## About this exercise
Could the data below be copied exactly, minus the pictures?

## Raw data
···
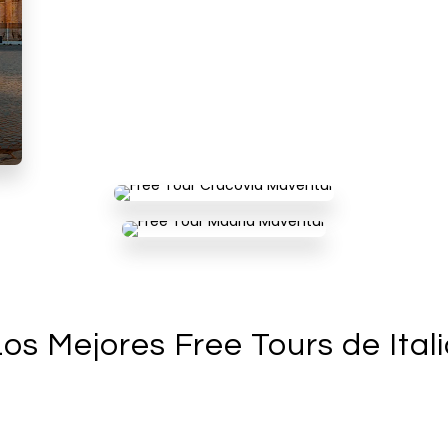
os Mejores Free Tours de Ital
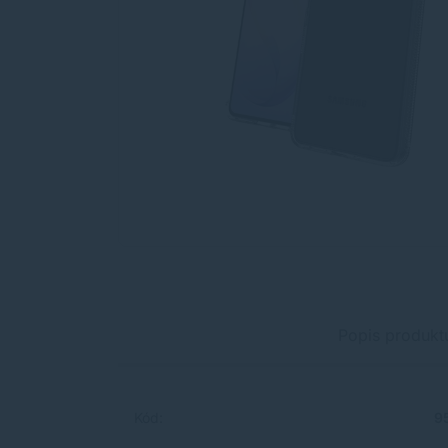
Popis produkt
Kód:
9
···
## Response to this exercise
os Mejores Free Tours de Ital
Popis produkt
Kód:
9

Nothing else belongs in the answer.